Crazy Boy is a great name.
Paranoiko and Polux.
- Bollocks?
- Yes.
Polux is totally gonna die soon.
He might work on that name.
- Yes.
- How did he get that name?
- I don't know.
- I'll find out.
There's a story behind that name.
- Polux is Polux.
- Yes.
- And he is the son of the Polux.
- He comes from a long line of Bollocks.
- Yes.
- Oh, okay. That answers that.
Extreme Wrestling,
it's a different style of wrestling.
Okay.
And in this fight,
you can
using lamps, using sticks,
using the tables and chairs.
So you will hurt each other.
You don't pretend. It's real.
It's real.
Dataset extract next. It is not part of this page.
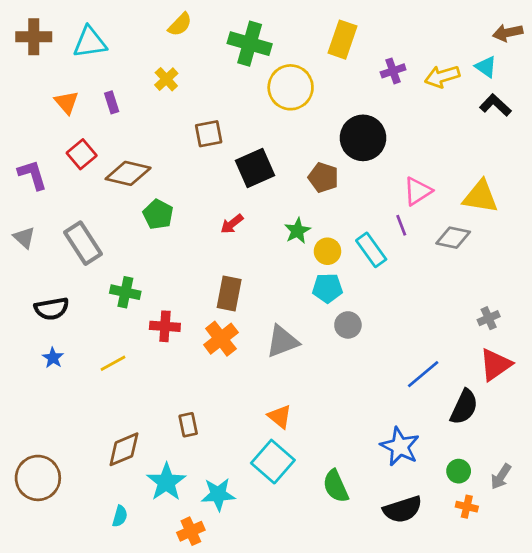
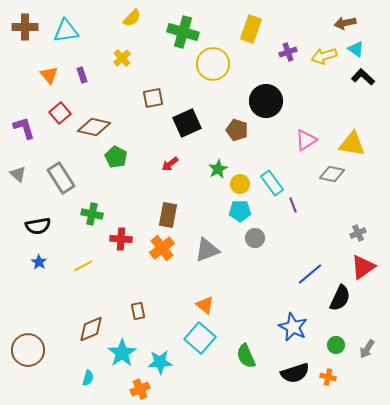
brown arrow: (508, 33) -> (345, 23), moved
purple line: (401, 225) -> (293, 205), moved
orange cross: (467, 507) -> (328, 377), moved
So in Mexico, it's different.
Mexico don't have rules.
Mexico
- It doesn't have rules.
- Don't have rules for anything.
And what do you do in the week?
Do you have a job?
Yes, I have a job,
and I am study university for marketing.
So you study marketing in the week,
and then at the weekend, Fight Panther.
Yes.
I'm an amateur wrestler.
But you make some money?
Yes. You needed the money
because you need it to go to the hospital.
You need it to buy medicines for the body.
You need it to pay.
But if you don't wrestle,
then you don't need to go to the hospital.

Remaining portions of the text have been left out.